Task prompt →
Write out every record below exactly as it appears, omitting the pictures.

Task inputs →
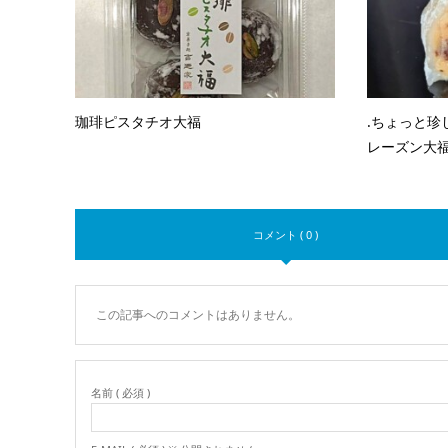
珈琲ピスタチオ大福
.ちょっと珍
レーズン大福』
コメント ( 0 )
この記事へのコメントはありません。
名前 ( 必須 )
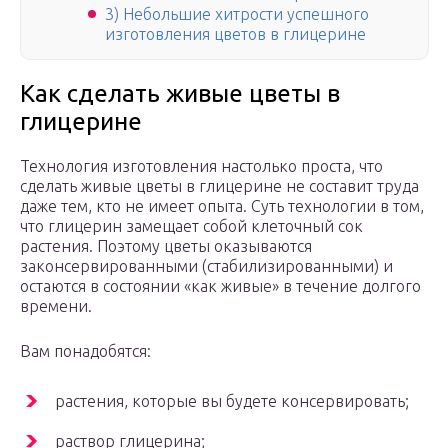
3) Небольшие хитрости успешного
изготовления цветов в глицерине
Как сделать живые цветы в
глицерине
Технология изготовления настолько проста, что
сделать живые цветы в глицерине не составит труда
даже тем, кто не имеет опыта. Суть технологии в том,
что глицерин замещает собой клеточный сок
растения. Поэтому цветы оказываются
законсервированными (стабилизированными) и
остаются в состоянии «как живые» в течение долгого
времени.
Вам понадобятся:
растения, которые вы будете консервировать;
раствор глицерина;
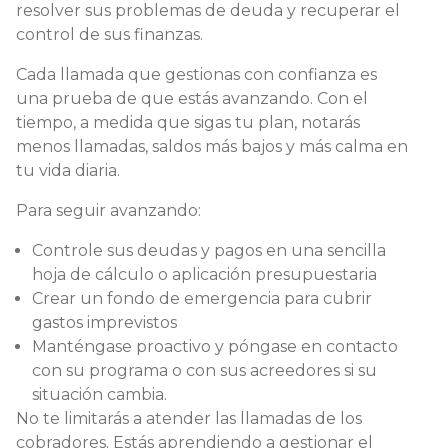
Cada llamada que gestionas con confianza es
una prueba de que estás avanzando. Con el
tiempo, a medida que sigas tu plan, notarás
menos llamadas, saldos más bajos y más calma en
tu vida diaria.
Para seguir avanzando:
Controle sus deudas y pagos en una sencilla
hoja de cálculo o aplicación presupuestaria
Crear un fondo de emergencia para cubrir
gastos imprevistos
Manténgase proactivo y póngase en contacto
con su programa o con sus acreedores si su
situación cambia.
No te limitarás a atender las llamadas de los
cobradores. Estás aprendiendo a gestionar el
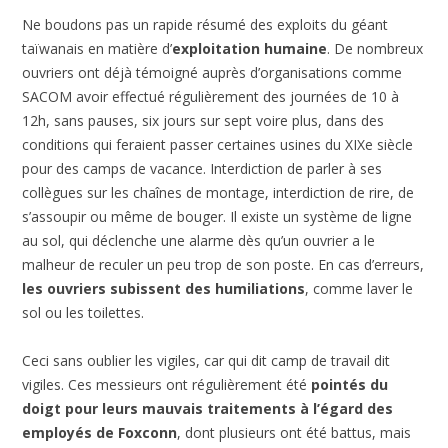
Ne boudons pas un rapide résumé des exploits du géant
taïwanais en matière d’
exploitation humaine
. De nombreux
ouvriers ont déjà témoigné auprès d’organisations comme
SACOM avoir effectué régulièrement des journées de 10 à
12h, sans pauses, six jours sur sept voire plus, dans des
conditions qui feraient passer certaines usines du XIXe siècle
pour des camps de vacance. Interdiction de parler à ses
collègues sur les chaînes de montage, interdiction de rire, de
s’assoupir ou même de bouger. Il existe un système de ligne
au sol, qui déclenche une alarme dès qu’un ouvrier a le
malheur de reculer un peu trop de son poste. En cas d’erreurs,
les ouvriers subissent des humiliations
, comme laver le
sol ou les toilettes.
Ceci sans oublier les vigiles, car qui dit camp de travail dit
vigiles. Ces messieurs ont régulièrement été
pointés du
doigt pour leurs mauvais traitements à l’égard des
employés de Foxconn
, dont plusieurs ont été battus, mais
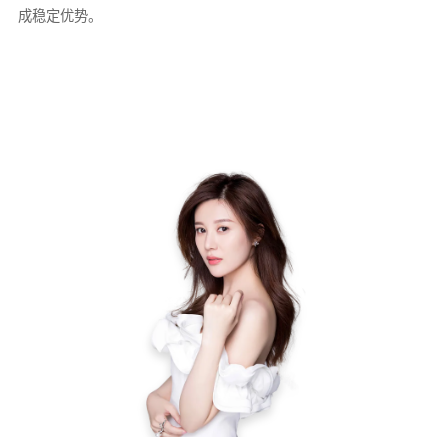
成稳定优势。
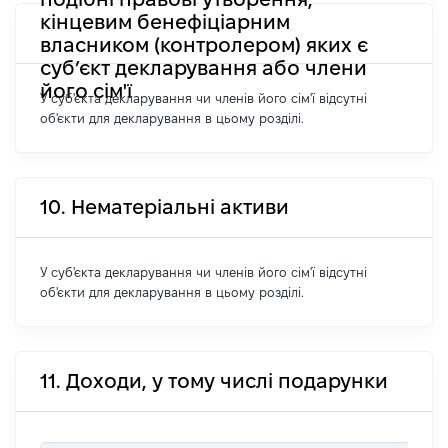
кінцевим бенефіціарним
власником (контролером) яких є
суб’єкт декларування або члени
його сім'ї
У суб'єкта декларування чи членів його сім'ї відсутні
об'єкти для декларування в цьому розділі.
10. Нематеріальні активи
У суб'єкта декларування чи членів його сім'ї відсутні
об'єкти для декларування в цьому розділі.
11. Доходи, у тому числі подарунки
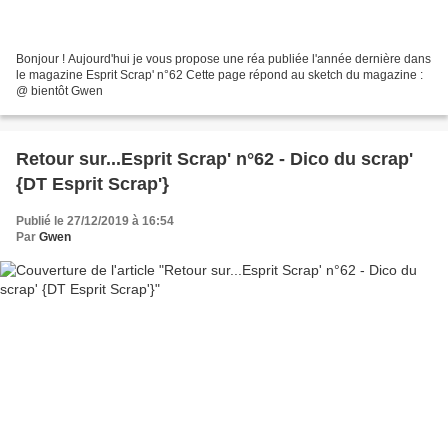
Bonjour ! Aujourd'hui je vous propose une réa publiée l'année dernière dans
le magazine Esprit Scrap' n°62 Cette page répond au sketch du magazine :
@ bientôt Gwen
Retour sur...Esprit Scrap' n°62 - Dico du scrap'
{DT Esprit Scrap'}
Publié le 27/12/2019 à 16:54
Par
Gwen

Result →
珈琲ピスタチオ大福
.ちょっと珍
レーズン大福』
コメント ( 0 )
この記事へのコメントはありません。
名前 ( 必須 )
3) Небольшие хитрости успешного
изготовления цветов в глицерине
Как сделать живые цветы в
глицерине
Технология изготовления настолько проста, что
сделать живые цветы в глицерине не составит труда
даже тем, кто не имеет опыта. Суть технологии в том,
что глицерин замещает собой клеточный сок
растения. Поэтому цветы оказываются
законсервированными (стабилизированными) и
остаются в состоянии «как живые» в течение долгого
времени.
Вам понадобятся:
растения, которые вы будете консервировать;
раствор глицерина;
Cada llamada que gestionas con confianza es
una prueba de que estás avanzando. Con el
tiempo, a medida que sigas tu plan, notarás
menos llamadas, saldos más bajos y más calma en
tu vida diaria.
Para seguir avanzando:
Controle sus deudas y pagos en una sencilla
hoja de cálculo o aplicación presupuestaria
Crear un fondo de emergencia para cubrir
gastos imprevistos
Manténgase proactivo y póngase en contacto
con su programa o con sus acreedores si su
situación cambia.
No te limitarás a atender las llamadas de los
cobradores. Estás aprendiendo a gestionar el
Ne boudons pas un rapide résumé des exploits du géant
taïwanais en matière d’
exploitation humaine
. De nombreux
ouvriers ont déjà témoigné auprès d’organisations comme
SACOM avoir effectué régulièrement des journées de 10 à
12h, sans pauses, six jours sur sept voire plus, dans des
conditions qui feraient passer certaines usines du XIXe siècle
pour des camps de vacance. Interdiction de parler à ses
collègues sur les chaînes de montage, interdiction de rire, de
s’assoupir ou même de bouger. Il existe un système de ligne
au sol, qui déclenche une alarme dès qu’un ouvrier a le
malheur de reculer un peu trop de son poste. En cas d’erreurs,
les ouvriers subissent des humiliations
, comme laver le
sol ou les toilettes.
Ceci sans oublier les vigiles, car qui dit camp de travail dit
vigiles. Ces messieurs ont régulièrement été
pointés du
doigt pour leurs mauvais traitements à l’égard des
employés de Foxconn
, dont plusieurs ont été battus, mais
成稳定优势。
кінцевим бенефіціарним
власником (контролером) яких є
суб’єкт декларування або члени
його сім'ї
У суб'єкта декларування чи членів його сім'ї відсутні
об'єкти для декларування в цьому розділі.
10. Нематеріальні активи
У суб'єкта декларування чи членів його сім'ї відсутні
об'єкти для декларування в цьому розділі.
11. Доходи, у тому числі подарунки
Bonjour ! Aujourd'hui je vous propose une réa publiée l'année dernière dans
le magazine Esprit Scrap' n°62 Cette page répond au sketch du magazine :
@ bientôt Gwen
Retour sur...Esprit Scrap' n°62 - Dico du scrap'
{DT Esprit Scrap'}
Publié le 27/12/2019 à 16:54
Par
Gwen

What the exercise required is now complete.